=== Exercise requirements ===
Your output should be exactly the lines from the one containing "ontworpen met duidelijke" through the final line of the following data, please, with no pictures.

=== Input data ===

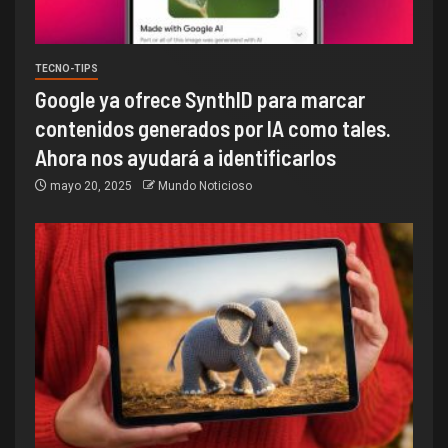
TECNO-TIPS
Google ya ofrece SynthID para marcar
contenidos generados por IA como tales.
Ahora nos ayudará a identificarlos
mayo 20, 2025
Mundo Noticioso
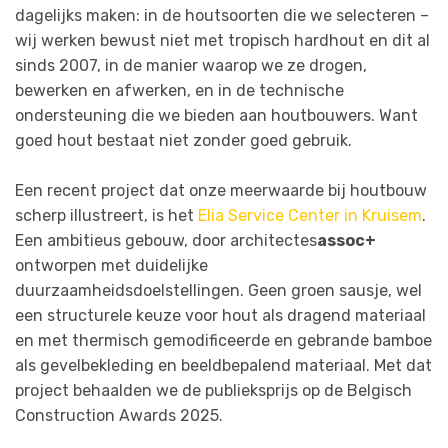
dagelijks maken: in de houtsoorten die we selecteren –
wij werken bewust niet met tropisch hardhout en dit al
sinds 2007, in de manier waarop we ze drogen,
bewerken en afwerken, en in de technische
ondersteuning die we bieden aan houtbouwers. Want
goed hout bestaat niet zonder goed gebruik.
Een recent project dat onze meerwaarde bij houtbouw
scherp illustreert, is het
Elia Service Center in Kruisem
.
Een ambitieus gebouw, door architectes
assoc+
ontworpen met duidelijke
duurzaamheidsdoelstellingen. Geen groen sausje, wel
een structurele keuze voor hout als dragend materiaal
en met thermisch gemodificeerde en gebrande bamboe
als gevelbekleding en beeldbepalend materiaal. Met dat
project behaalden we de publieksprijs op de Belgisch
Construction Awards 2025.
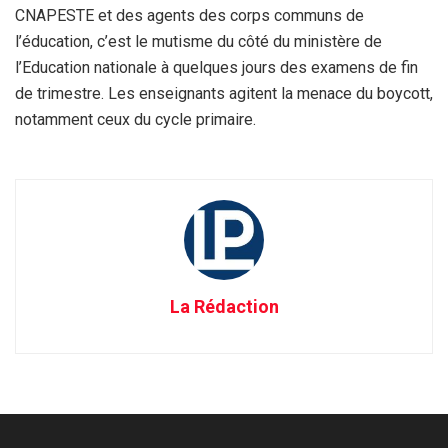
CNAPESTE et des agents des corps communs de
l’éducation, c’est le mutisme du côté du ministère de
l’Education nationale à quelques jours des examens de fin
de trimestre. Les enseignants agitent la menace du boycott,
notamment ceux du cycle primaire.
La Rédaction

=== Result for this task ===
ontworpen met duidelijke
duurzaamheidsdoelstellingen. Geen groen sausje, wel
een structurele keuze voor hout als dragend materiaal
en met thermisch gemodificeerde en gebrande bamboe
als gevelbekleding en beeldbepalend materiaal. Met dat
project behaalden we de publieksprijs op de Belgisch
Construction Awards 2025.
CNAPESTE et des agents des corps communs de
l’éducation, c’est le mutisme du côté du ministère de
l’Education nationale à quelques jours des examens de fin
de trimestre. Les enseignants agitent la menace du boycott,
notamment ceux du cycle primaire.
La Rédaction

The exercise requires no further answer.